Many, if not most, of my childhood friends have lost one or both of their parents. We’re at that age, and that’s the way life goes. And while the death of a friend’s parent doesn’t pack the same emotional impact as losing your own mom or dad, it’s still sad.
I was fortunate as a child to have several very good friends. I’m even more fortunate that though we no longer hang out, or even see each other, we’ve remained friends for 50 years or more.
And when you spend as much time at each other’s houses as we did back in the day, you develop relationships with your friends’ parents.
If you’re lucky, they take a liking to you and treat you like one of their own. In that regard, again I was fortunate.
My family moved to a new house in the summer between fourth and fifth grades. I would be going to a new school in the fall (back then school started in the fall), and I was nervous. Then I met Steve and his family.
Steve lived on my block and was everything I wasn’t … good-looking, athletic and popular with the ladies. But somehow we became best friends, which meant among other things that I spent a lot of time at the Miller house.
From day one Steve’s mom and dad, Pat and Al, treated me like one of their own. They were genuinely nice people who never made me feel like I was wearing out my welcome. I remember lots of summer days when his mom would drive us to the golf course so we could play all day, then come back in the late afternoon to take us home.
One of the best memories of my childhood came my way courtesy of Al Miller.
A Purdue grad, he was friends with astronaut Virgil “Gus” Grissom. He was also a “yellow shirt” guard at the Indianapolis Motor Speedway.

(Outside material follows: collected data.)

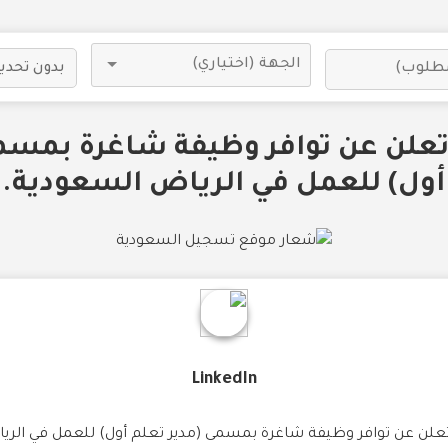
كة (SABB) تعلن عن توافر وظيفة شاغرة بم
أول) للعمل في الرياض السعودية.
LinkedIn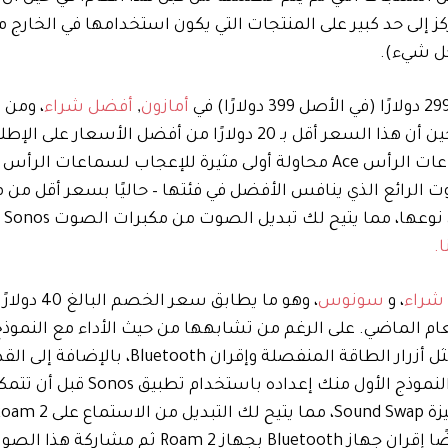
ى حد كبير على المنتجات التي يكون استخدامها في الخارج ممت
كل شيء).
أمازون
,
أفضل شراء
، ومن 
، طالما أنك مستعد لشرائها باللون الأسود. في حين أن هذا السعر أقل بـ 20 دولارًا من أفضل الأ
الجدير بالذكر أن هذا هو الخصم الأول لهذا العام. تعد سماعات الرأس Ace محاولة أولى مثيرة للإعجاب لس
 الرائع الذي ينافس الأفضل في فئتها – حاليًا بسعر أقل من
منافسي
.
شراء
، و
سونوس
، وهو ما يطابق سعر
 الماضي. على الرغم من تشابهها من حيث الأداء مع النموذج 
ترقية 2024 تحتوي على بعض ميزات جودة الحياة الجديدة، مثل أزرار الطاقة المنفصلة وإقران h
استخدامه كمكبر صوت Bluetooth خارج الصندوق. يتطلب النموذج الأ
مكبرات صوت Sonos الأخرى التي قد تكون لديك. يمكنك أيضًا إقران جهاز Bluetooth بجهاز Roam 2 ث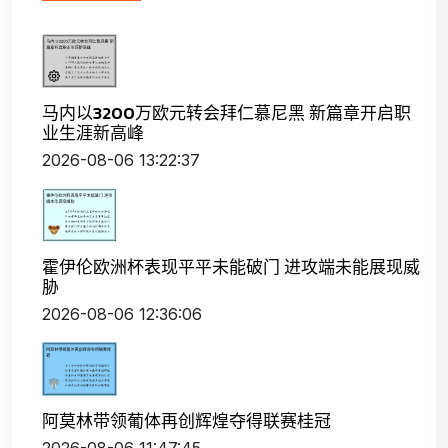
马内以3200万欧元转会拜仁慕尼黑 新篇章开启职
业生涯新高峰
2026-08-06 13:22:37
霍伊伦欧洲杯表现平平未能破门 进攻端未能展现威
胁
2026-08-06 12:36:06
阿莫林带领葡体再创辉煌夺得联赛桂冠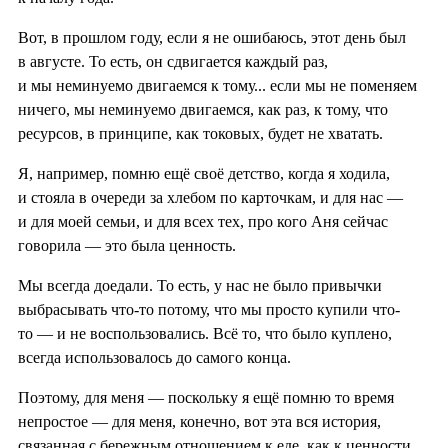
Вот, в прошлом году, если я не ошибаюсь, этот день был
в августе. То есть, он сдвигается каждый раз,
и мы неминуемо двигаемся к тому... если мы не поменяем
ничего, мы неминуемо двигаемся, как раз, к тому, что
ресурсов, в принципе, как токовых, будет не хватать.
Я, например, помню ещё своё детство, когда я ходила,
и стояла в очереди за хлебом по карточкам, и для нас —
и для моей семьи, и для всех тех, про кого Аня сейчас
говорила — это была ценность.
Мы всегда доедали. То есть, у нас не было привычки
выбрасывать что-то потому, что мы просто купили что-
то — и не воспользовались. Всё то, что было куплено,
всегда использовалось до самого конца.
Поэтому, для меня — поскольку я ещё помню то время
непростое — для меня, конечно, вот эта вся история,
связанная с бережным отношением к еде, как к ценности,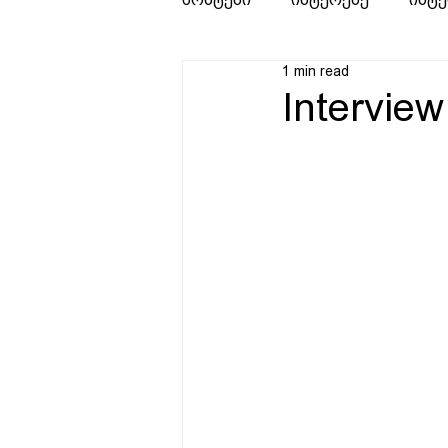
1 min read
Intervie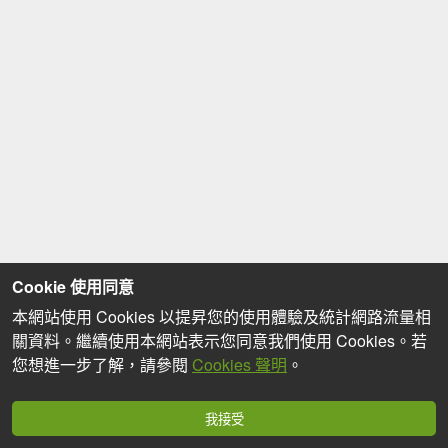
Cookie 使用同意
本網站使用 Cookies 以提昇您的使用體驗及統計網路流量相
關資料。繼續使用本網站表示您同意我們使用 Cookies。若
您想進一步了解，請參閱
Cookies 聲明
。
我接受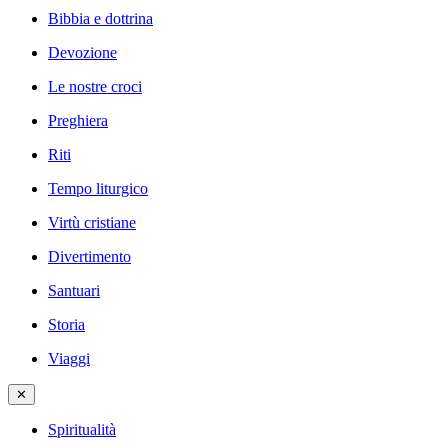
Bibbia e dottrina
Devozione
Le nostre croci
Preghiera
Riti
Tempo liturgico
Virtù cristiane
Divertimento
Santuari
Storia
Viaggi
✕
Spiritualità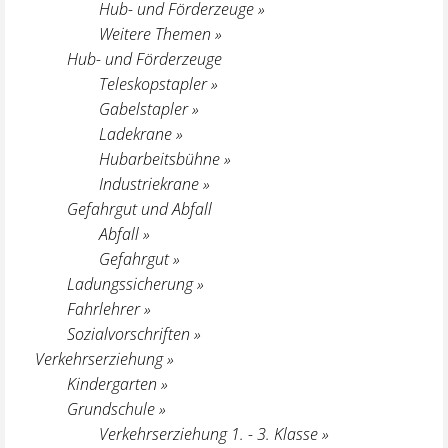
Hub- und Förderzeuge »
Weitere Themen »
Hub- und Förderzeuge
Teleskopstapler »
Gabelstapler »
Ladekrane »
Hubarbeitsbühne »
Industriekrane »
Gefahrgut und Abfall
Abfall »
Gefahrgut »
Ladungssicherung »
Fahrlehrer »
Sozialvorschriften »
Verkehrserziehung »
Kindergarten »
Grundschule »
Verkehrserziehung 1. - 3. Klasse »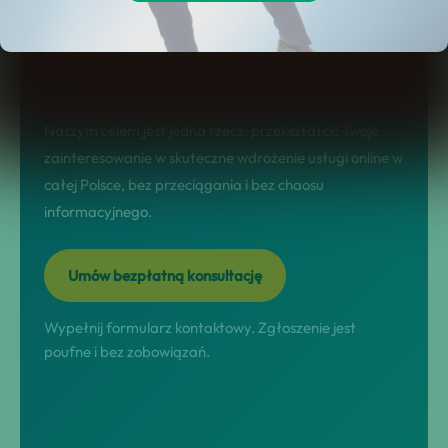
landing sprzedażowy: jasno pokazuje
korzyści, etapy współpracy, FAQ i
konkretny CTA.
Naszym celem jest jedna rzecz: przekształcić Twoje
zainteresowanie w skuteczne wdrożenie usługi online w
całej Polsce, bez przeciągania i bez chaosu
informacyjnego.
Umów bezpłatną konsultację
Wypełnij formularz kontaktowy. Zgłoszenie jest
poufne i bez zobowiązań.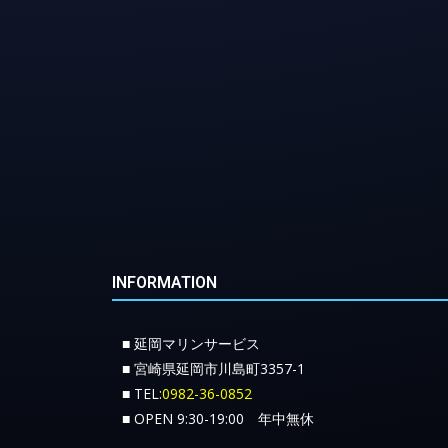
INFORMATION
■ 延岡マリンサービス
■ 宮崎県延岡市川島町3357-1
■ TEL:
0982-36-0852
■ OPEN 9:30-19:00 年中無休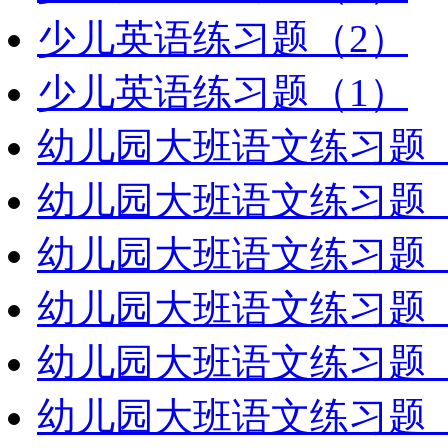
少儿英语练习题（2）
少儿英语练习题（1）
幼儿园大班语文练习题（
幼儿园大班语文练习题（
幼儿园大班语文练习题（
幼儿园大班语文练习题（
幼儿园大班语文练习题（
幼儿园大班语文练习题（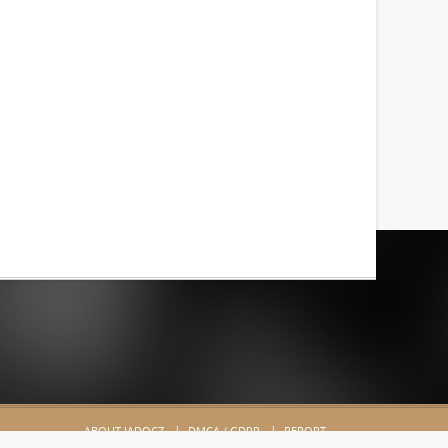
ABOUT JADOCZ
DMCA / GDPR
REPORT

The night before the 1966 Indianapolis 500, the Millers took me along to the Speedway Holiday Inn, where I got to meet Gus, who was in town for the race.
The following morning, Al took Steve and me to the track and got us seats in his section of the pit grandstands for the 500. For a kid crazy about all things NASA and racing, it was a dream 24 hours.
Sometime around junior high, the Millers moved. Though we still went to the same school, Steve and I soon drifted apart. But today, thanks to Facebook, we’re back in touch, though he lives in Florida.
And in the “it’s a small world” category, Steve’s sister, Pam, and my daughter, Kelly, work together in Indianapolis.
When my parents died, some of my old friends shared with me good memories they had of my folks. I was glad to hear that my friends felt the same about my parents as I felt about the Millers, the Yohos, the Thompsons, the Fishers, the Washburns and others.
I can only hope that I was as kind to my daughters’ friends as my buddies’ folks were to me. I certainly didn’t lack for good role models.